Early in World War II many British cities were firebombed. Two particularly notable raids were the Coventry Blitz on 14 November 1940, and the blitz on London on the night of 29 December/30 December 1940, which was the most destructive raid on London during the war with much of the destruction caused by fires started by incendiary bombs. During the Coventry Blitz the Germans pioneered several innovations which were to influence all future strategic bomber raids during the war. These were: the use of pathfinder aircraft with electronic aids to navigate, to mark the targets before the main bomber raid; and the use of high explosive bombs and air-mines coupled with thousands of incendiary bombs intended to set the city ablaze. The first wave of follow-up bombers dropped high explosive bombs, the intent of which was to knock out the utilities (the water supply, electricity network and gas mains), and to crater the road — making it difficult for the fire engines to reach fires started by the successive waves of bombers. The follow-up waves dropped a combination of high explosive and incendiary bombs. There were two types of incendiary bombs: those made of magnesium and iron powders, and those made of petroleum. The high-explosive bombs and the larger air-mines were not only designed to hamper the Coventry fire brigade, they were also intended to damage roofs, making it easier for the incendiary bombs to fall into buildings and ignite them. As Sir Arthur Harris, commander of RAF Bomber Command, wrote after the war:

In the early days of bombing our notion, like that of the Germans, was to spread an attack out over the whole night, thereby wearing down the morale of the civilian population. The result was, of course, that an efficient fire brigade could tackle a single load of incendiaries, put them out, and wait in comfort for the next to come along; they might also be able to take shelter when a few high explosives bombs were dropping. ... But it was observed that when the Germans did get an effective concentration, ... then our fire brigades had a hard time; if a rain of incendiaries is mixed with high explosives bombs there is a temptation for the fireman to keep his head down. The Germans, again and again, missed their chance, as they did during the London blitz that I watched from the roof of the Air Ministry, of setting our cities ablaze by a concentrated attack. Coventry was adequately concentrated in point of space, but all the same, there was little concentration in point of time, and nothing like the fire tornadoes of Hamburg or Dresden ever occurred in this country. But they did do us enough damage to teach us the principle of concentration, the principle of starting so many fires at the same time that no firefighting services, however efficiently and quickly they were reinforced by the fire brigades of other towns could get them under control.
— Arthur Harris

The tactical innovation of the bomber stream was developed by the RAF to overwhelm the German aerial defenses of the Kammhuber Line during World War II to increase the RAF's concentration in time over the target. But after the lessons learned during the Blitz, the tactic of dropping a high concentration of bombs over the target in the shortest time possible became standard in the RAF as it was more effective than a longer raid. For example, during the Coventry Blitz on the night of 14/15 November 1940, 515 Luftwaffe bombers, many flying more than one sortie against Coventry, delivered their bombs over a period of time lasting more than 10 hours. In contrast, the much more devastating raid on Dresden on the night of 13/14 of February 1945 by two waves of the RAF Bomber Command's main force, involved their bombs being released at 22:14, with all but one of the 254 Lancaster bombers releasing their bombs within two minutes, and the last one released at 22:22. The second wave of 529 Lancasters dropped all of their bombs between 01:21 and 01:45. This means that in the first raid, on average, one Lancaster dropped a full load of bombs every half a second and in the second larger raid that involved more than one RAF bomber Group, one every three seconds.

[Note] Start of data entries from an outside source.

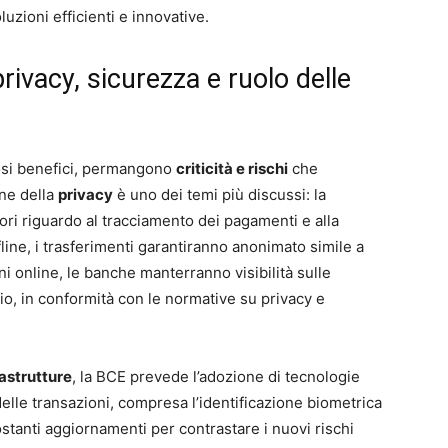
luzioni efficienti e innovative.
 privacy, sicurezza e ruolo delle
osi benefici, permangono
criticità e rischi
che
one della
privacy
è uno dei temi più discussi: la
mori riguardo al tracciamento dei pagamenti e alla
fline, i trasferimenti garantiranno anonimato simile a
oni online, le banche manterranno visibilità sulle
io, in conformità con le normative su privacy e
rastrutture
, la BCE prevede l’adozione di tecnologie
elle transazioni, compresa l’identificazione biometrica
ostanti aggiornamenti per contrastare i nuovi rischi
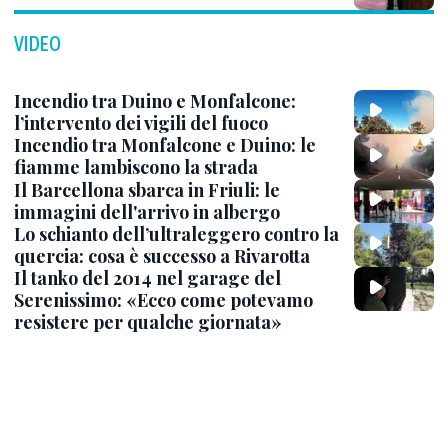
VIDEO
Incendio tra Duino e Monfalcone:
l’intervento dei vigili del fuoco
Incendio tra Monfalcone e Duino: le
fiamme lambiscono la strada
Il Barcellona sbarca in Friuli: le
immagini dell'arrivo in albergo
Lo schianto dell’ultraleggero contro la
quercia: cosa è successo a Rivarotta
Il tanko del 2014 nel garage del
Serenissimo: «Ecco come potevamo
resistere per qualche giornata»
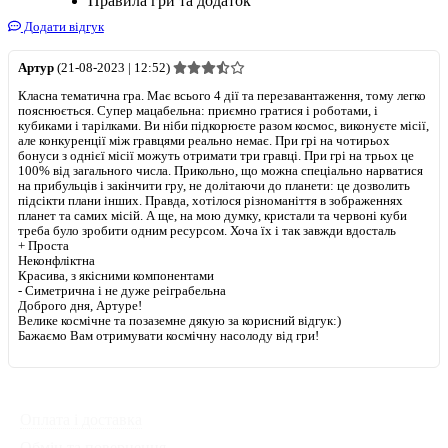
Правила гри та додаток
Додати відгук
Артур
(21-08-2023 | 12:52)
Класна тематична гра. Має всього 4 дії та перезавантаження, тому легко
пояснюється. Супер мацабельна: приємно гратися і роботами, і
кубиками і тарілками. Ви ніби підкорюєте разом космос, виконуєте місії,
але конкуренції між гравцями реально немає. При грі на чотирьох
бонуси з однієї місії можуть отримати три гравці. При грі на трьох це
100% від загального числа. Прикольно, що можна спеціально нарватися
на прибульців і закінчити гру, не долітаючи до планети: це дозволить
підсікти плани інших. Правда, хотілося різноманіття в зображеннях
планет та самих місій. А ще, на мою думку, кристали та червоні куби
треба було зробити одним ресурсом. Хоча їх і так завжди вдосталь
+
Проста
Неконфліктна
Красива, з якісними компонентами
-
Симетрична і не дуже реіграбельна
Доброго дня, Артуре!
Велике космічне та позаземне дякую за корисний відгук:)
Бажаємо Вам отримувати космічну насолоду від гри!
◦
Оплата і доставка
Ми працюємо:
◦
Обмін та повернення
Пн-Пт: з 10:00 до 20:00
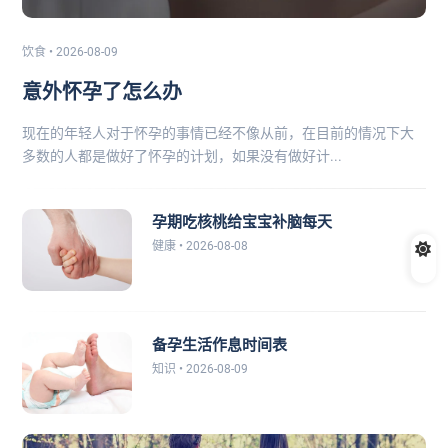
饮食 • 2026-08-09
意外怀孕了怎么办
现在的年轻人对于怀孕的事情已经不像从前，在目前的情况下大
多数的人都是做好了怀孕的计划，如果没有做好计...
孕期吃核桃给宝宝补脑每天
健康 • 2026-08-08
备孕生活作息时间表
知识 • 2026-08-09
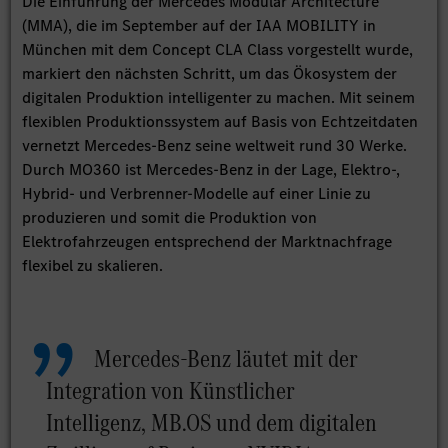
Die Einführung der Mercedes Modular Architecture
(MMA), die im September auf der IAA MOBILITY in
München mit dem Concept CLA Class vorgestellt wurde,
markiert den nächsten Schritt, um das Ökosystem der
digitalen Produktion intelligenter zu machen. Mit seinem
flexiblen Produktionssystem auf Basis von Echtzeitdaten
vernetzt Mercedes-Benz seine weltweit rund 30 Werke.
Durch MO360 ist Mercedes-Benz in der Lage, Elektro-,
Hybrid- und Verbrenner-Modelle auf einer Linie zu
produzieren und somit die Produktion von
Elektrofahrzeugen entsprechend der Marktnachfrage
flexibel zu skalieren.
Mercedes-Benz läutet mit der
Integration von Künstlicher
Intelligenz, MB.OS und dem digitalen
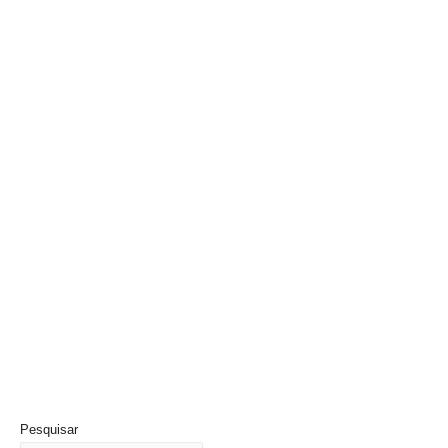
Pesquisar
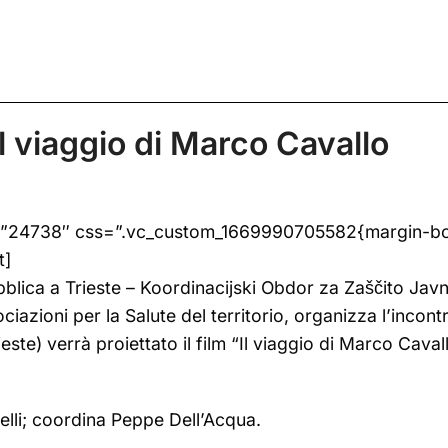
il viaggio di Marco Cavallo
=”24738″ css=”.vc_custom_1669990705582{margin-bott
t]
ubblica a Trieste – Koordinacijski Obdor za Zaščito J
iazioni per la Salute del territorio, organizza l’incont
ieste) verrà proiettato il film “Il viaggio di Marco Cava
telli; coordina Peppe Dell’Acqua.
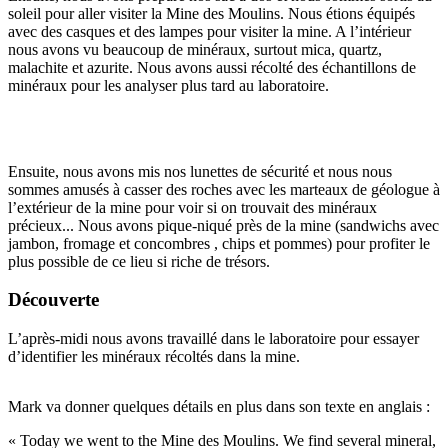
soleil pour aller visiter la Mine des Moulins. Nous étions équipés
avec des casques et des lampes pour visiter la mine. A l’intérieur
nous avons vu beaucoup de minéraux, surtout mica, quartz,
malachite et azurite. Nous avons aussi récolté des échantillons de
minéraux pour les analyser plus tard au laboratoire.
Ensuite, nous avons mis nos lunettes de sécurité et nous nous
sommes amusés à casser des roches avec les marteaux de géologue à
l’extérieur de la mine pour voir si on trouvait des minéraux
précieux... Nous avons pique-niqué près de la mine (sandwichs avec
jambon, fromage et concombres , chips et pommes) pour profiter le
plus possible de ce lieu si riche de trésors.
Découverte
L’après-midi nous avons travaillé dans le laboratoire pour essayer
d’identifier les minéraux récoltés dans la mine.
Mark va donner quelques détails en plus dans son texte en anglais :
« Today we went to the Mine des Moulins. We find several mineral,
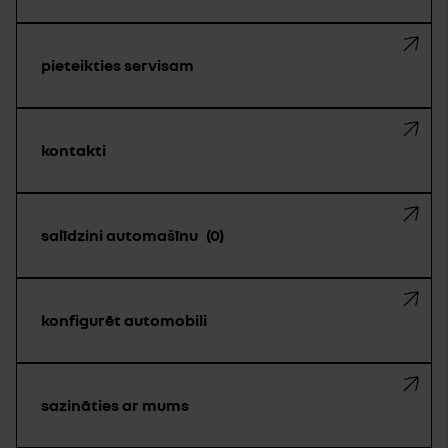
pieteikties servisam
kontakti
salīdzini automašīnu
0
konfigurēt automobili
sazināties ar mums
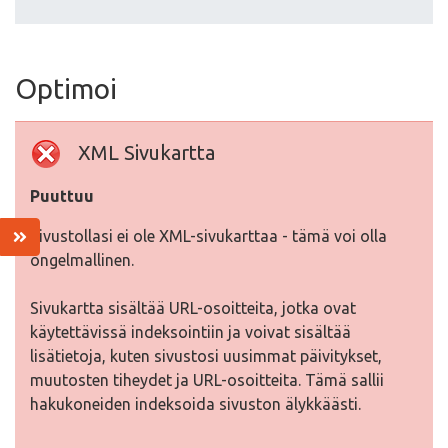
Optimoi
XML Sivukartta
Puuttuu
Sivustollasi ei ole XML-sivukarttaa - tämä voi olla
ongelmallinen.
Sivukartta sisältää URL-osoitteita, jotka ovat
käytettävissä indeksointiin ja voivat sisältää
lisätietoja, kuten sivustosi uusimmat päivitykset,
muutosten tiheydet ja URL-osoitteita. Tämä sallii
hakukoneiden indeksoida sivuston älykkäästi.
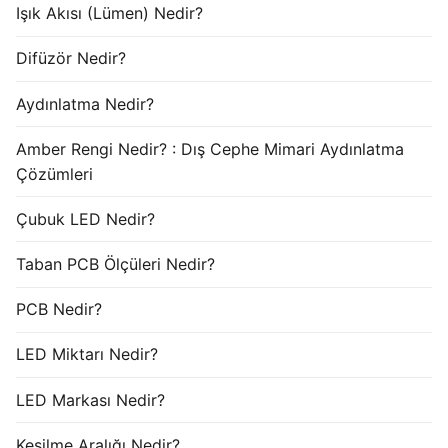
Işık Akısı (Lümen) Nedir?
Difüzör Nedir?
Aydınlatma Nedir?
Amber Rengi Nedir? : Dış Cephe Mimari Aydınlatma
Çözümleri
Çubuk LED Nedir?
Taban PCB Ölçüleri Nedir?
PCB Nedir?
LED Miktarı Nedir?
LED Markası Nedir?
Kesilme Aralığı Nedir?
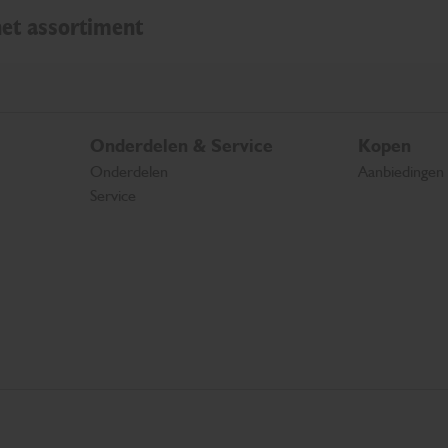
et assortiment
Onderdelen & Service
Kopen
Onderdelen
Aanbiedingen
Service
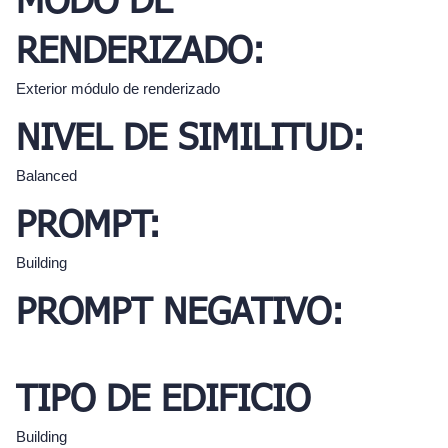
MODO DE
RENDERIZADO:
Exterior módulo de renderizado
NIVEL DE SIMILITUD:
Balanced
PROMPT:
Building
PROMPT NEGATIVO:
TIPO DE EDIFICIO
Building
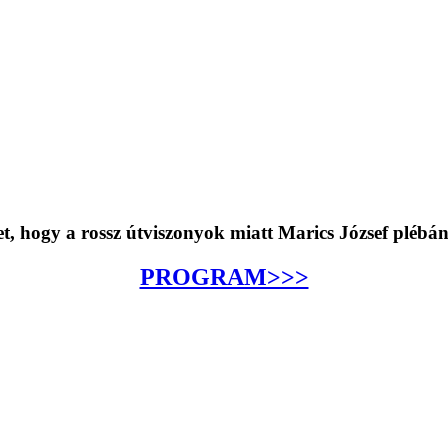
ket, hogy a rossz útviszonyok miatt Marics József plébá
PROGRAM>>>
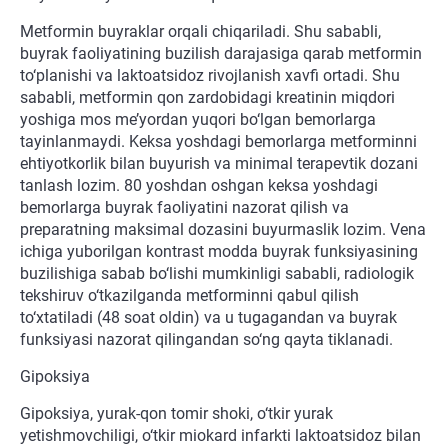
Metformin buyraklar orqali chiqariladi. Shu sababli,
buyrak faoliyatining buzilish darajasiga qarab metformin
to‘planishi va laktoatsidoz rivojlanish xavfi ortadi. Shu
sababli, metformin qon zardobidagi kreatinin miqdori
yoshiga mos me’yordan yuqori bo‘lgan bemorlarga
tayinlanmaydi. Keksa yoshdagi bemorlarga metforminni
ehtiyotkorlik bilan buyurish va minimal terapevtik dozani
tanlash lozim. 80 yoshdan oshgan keksa yoshdagi
bemorlarga buyrak faoliyatini nazorat qilish va
preparatning maksimal dozasini buyurmaslik lozim. Vena
ichiga yuborilgan kontrast modda buyrak funksiyasining
buzilishiga sabab bo‘lishi mumkinligi sababli, radiologik
tekshiruv o‘tkazilganda metforminni qabul qilish
to‘xtatiladi (48 soat oldin) va u tugagandan va buyrak
funksiyasi nazorat qilingandan so‘ng qayta tiklanadi.
Gipoksiya
Gipoksiya, yurak-qon tomir shoki, o‘tkir yurak
yetishmovchiligi, o‘tkir miokard infarkti laktoatsidoz bilan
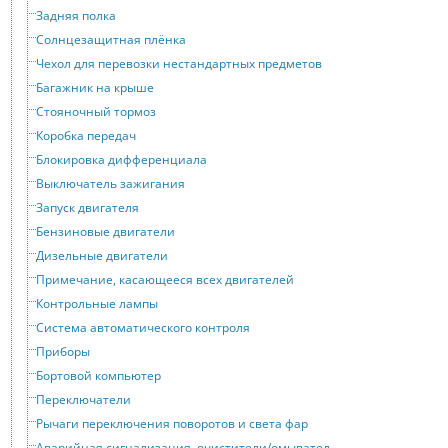
Задняя полка
Солнцезащитная плёнка
Чехол для перевозки нестандартных предметов
Багажник на крыше
Стояночный тормоз
Коробка передач
Блокировка дифференциала
Выключатель зажигания
Запуск двигателя
Бензиновые двигатели
Дизельные двигатели
Примечание, касающееся всех двигателей
Контрольные лампы
Система автоматического контроля
Приборы
Бортовой компьютер
Переключатели
Рычаги переключения поворотов и света фар
Аварийная сигнализация, очистители/омыватели стёкол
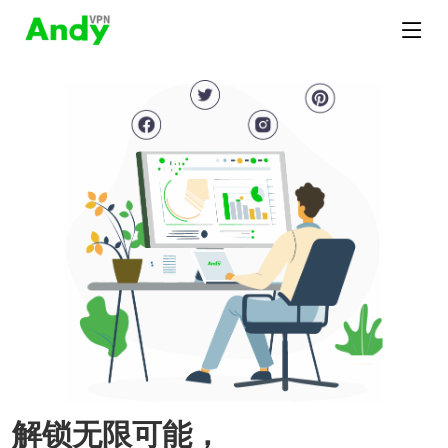
解锁无限可能，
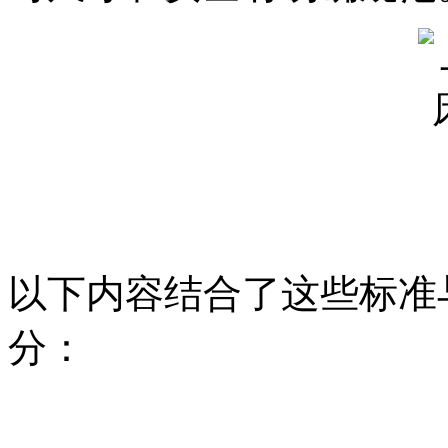
以下内容结合了这些标准
分：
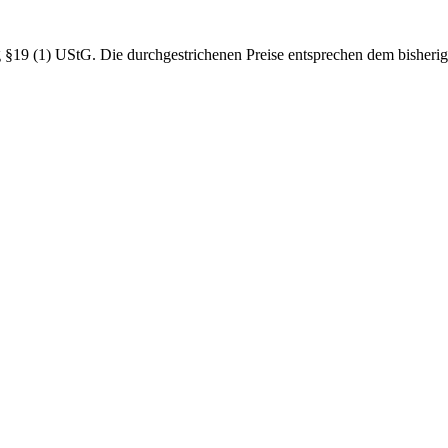
19 (1) UStG. Die durchgestrichenen Preise entsprechen dem bisherig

The United States Army Air Forces (USAAF) officially only bombed precision targets over Europe, but for example, when 316 B-17 Flying Fortresses bombed Dresden in a follow-up raid at around noon on 14 February 1945, because of clouds the later waves bombed using H2X radar for targeting. The mix of bombs to be used on the Dresden raid was about 40% incendiaries, much closer to the RAF city-busting mix than the bomb-load usually used by the Americans in precision bombardments. (Note: Taylor compares this 40% mix with the raid on Berlin on 3 February where the ratio was 10% incendiaries.) This was quite a common mix when the USAAF anticipated cloudy conditions over the target.

In its attacks on Japan, the USAAF abandoned its precision bombing method that was used in Europe before and adopted a policy of saturation bombing, using incendiaries to burn Japanese-held cities including Wuhan, and the cities of the Japanese home islands. These tactics were used to devastating effect with many urban areas burned out. The first incendiary raid by B-29 Superfortress bombers was against Kobe on 4 February 1945, with 69 B-29s arriving over the city at an altitude of 24500 to 27000 ft, dropping 152 tons of incendiaries and 14 tons of fragmentation bombs to destroy about 57.4 acre. The next mission was another high altitude daylight incendiary raid against Tokyo on 25 February when 172 B-29s destroyed around 643 acre of the snow-covered city, dropping 453.7 tons of mostly incendiaries with some fragmentation bombs. Changing to low-altitude night tactics to concentrate the fire damage while minimizing the effectiveness of fighter and artillery defenses, the Operation Meetinghouse raid carried out by 279 B-29s raided Tokyo again on the night of 9/10 March, dropped 1,665 tons of incendiaries from altitudes of 5000 to 9000 ft, mostly using the 500 lb E-46 cluster bomb which released 38 M-69 oil-based incendiary bombs at an altitude of 2500 ft. A lesser number of M-47 incendiaries was dropped: the M-47 was a 100 lb jelled-gasoline and white phosphorus bomb which ignited upon impact.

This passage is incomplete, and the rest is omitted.